Report date
November 2018
Learning Log

One of the things that has shifted the most for me is that I have let go of a work identity that was concentrated on “getting things done.” I now embrace an identity that is focused on being present and thinking about process more in my work. While I still take pride in getting things done, I realize how much the end-oriented focus contributed to my overwork and burnout. If your identity hinges on getting things done, then you always need to be doing something that has some clear deliverable! That leaves little time for reflection on how things went, what could have been done better, and whether it’s the best use of your energy and talents, as well as the effort and ingenuity of others.

My training in yoga and storytelling have been integral to coming to this awareness. Pace and pause are two important facets of both yoga and storytelling. Finding the “just right stimulus” —a phrase from one of my teachers—for the body in yoga is key to healing past injuries or releasing trauma. Going through a set of poses (asana) just to get to the end of it is likely to result in more injury. But if you pace yourself responsibly, and take pauses throughout a yoga sequence to pause to connect to the breath, you will be able to intuit what the just right stimulus is for your body in that moment.

Similarly, learning to tell stories in Toronto this summer, and taking multiple creative writing classes, I have learned that the audience requires the just right stimulus, and often needs a pause, or a deceleration of the narrative, in order to reach understanding. Whether it is leaving a question hanging in the air to increase suspense before disclosing the true identity of the villain on the stage, or lingering on details of a scene so the reader can soak up the atmosphere of the memory you’re recounting, pauses and pacing are central to delivering meaningful content that people can connect to on a deeper level. I experienced this visceral connection to the audience when I performed my first folktale at Storytelling Toronto, hearing laughter and gasps when I paused for emphasis. I also witnessed the power when I took my writing teacher's advice to draw out a scene with more details, and literally made my classmates cry. I had found the just right stimulus to make meaningful connections, which is crucial to building a team, leading a discussion, or writing an appeal for funding.

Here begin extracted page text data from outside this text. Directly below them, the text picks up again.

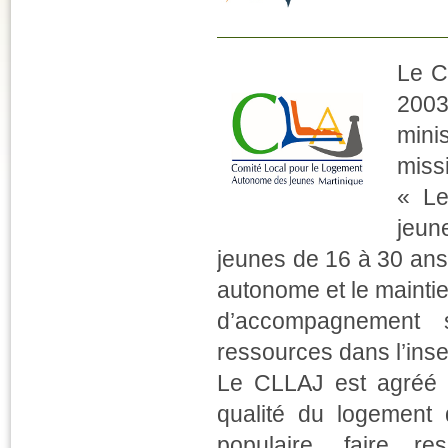
Le C
2003
mini
miss
« Le
jeun
jeunes de 16 à 30 ans 
autonome et le mainti
d’accompagnement s
ressources dans l’ins
Le CLLAJ est agréé p
qualité du logement 
populaire, faire re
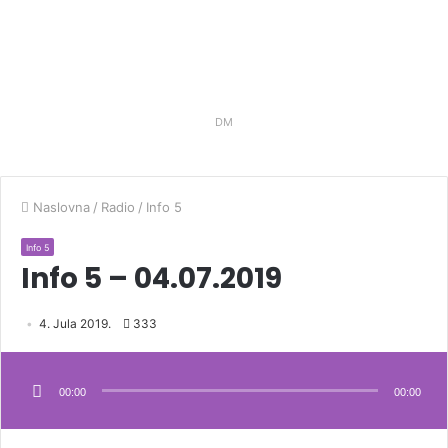
DM
Naslovna
/
Radio
/
Info 5
Info 5
Info 5 – 04.07.2019
4. Jula 2019.
333
Audio
Player
00:00
00:00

Consciously choosing to make moments available for insight and deeper connection is now central to my understanding of leadership and self care. Before the Bush Fellowship, I’m pretty sure my beliefs about self care were tethered to a mechanical metaphor: maintenance. It was about being able to maintain my level of ability to work hard, to continue accomplishing what I (thought) I needed to accomplish that day or week or month or year. Now that I have reframed self care as part of leadership, and pausing & pacing as part of being skillful at both, I have discovered another facet of leadership I’d not thought about previously: gratitude.

Reflecting on what I’m grateful for is becoming part of my weekly practices. To be candid, in the past I looked askance at things like the happiness project or #joychallenge. I thought it was merely whimsical musings of bloggers who had plenty of leisure time to brag about their handmade crafts and magazine-spread perfect kitchen counters. I didn’t take the time to consider that the practice could be something more than the media displays of (mostly) material things. My yoga study and memoir writing, though, have opened a window onto gratitude as part of reflection rather than listing things. It revealed that my striving to get things done was still, at some level, yoked to impostor syndrome. In other words, I wasn’t yet secure in feeling I belonged, so I had nothing to be grateful for—somewhere in my psyche I believed I still hadn’t earned it. How can you be grateful if you don’t feel worthy? Pretty difficult.

One of the guiding principles of yoga philosophy is Asteya, which roughly translates to non-stealing. At the surface, it’s a no-trainer: of course we shouldn’t steal! It’s against the law in all cultures. Beyond thievery, though, Asteya requires you to think clearly about how you might also be stealing from yourself, and how you might be stealing non-material things from others. If you don’t practice gratitude, and drive yourself to keep accomplishing more in your profession, then you are stealing time and peace from yourself, and likely from the others you are leading in the constant march toward goals. If you always jump in to complete tasks yourself because you like people to count on you to get things done, then you may be stealing opportunities from someone else to step into a new role.

Practicing gratitude in concert with making time to pause, reflect, and set the right pace, to alchemize the just right stimulus, creates space to clarify goals, to see resources where you may have missed them, and to consider colleagues in a new light. As I move through the last few months of my fellowship, I am grateful to have the time, resources, and space to incorporate these insights into present and future cycles of my life and leadership opportunities.